Role of Nonneutralizing Antibodies and Fc Effector Functions in Inhibiting SARS-CoV-2 Infection

Neutralizing monoclonal antibodies (mAbs) are a key component of antiviral therapeutics against SARS-CoV-2; however, the contribution of Fc-mediated effector functions remains underexplored. Here, we compare the antiviral activities of the neutralizing and non-neutralizing mAbs CB6 and CR3022, respectively.
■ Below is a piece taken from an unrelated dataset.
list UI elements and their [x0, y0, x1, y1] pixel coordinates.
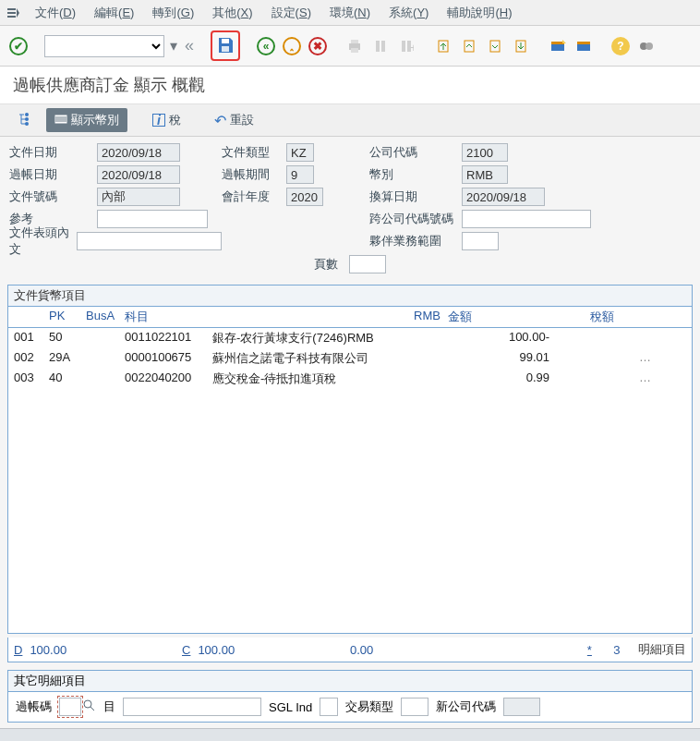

The Fc regions of both plant-produced mAbs carried nonfucosylated, non-galactosylated complex glycans (pCB6 and pCR3022), and CR3022 was also produced with mammalian-typical galactosylated, fucosylated glycans (mCR3022). pCR3022 exhibited markedly enhanced antibody-dependent cellular cytotoxicity (ADCC) and antibody-dependent cell-mediated virus inhibition (ADCVI) compared to mCR3022, indicating a significant impact of Fc glycosylation on antiviral activity despite the lack of neutralization. pCB6 exhibited potent neutralization while further enhancing virus clearance through synergistic Fc effector activity. Our findings suggest that Fc-mediated mechanisms, especially ADCC and ADCVI, can contribute substantially to viral control and may be particularly valuable against immune-evasive variants. These results advance our understanding of the functional roles that non-neutralizing antibodies can play in SARS-CoV-2 infection and highlight the potential of Fc glycoengineering to modulate the antiviral efficacy of both neutralizing and non-neutralizing mAbs.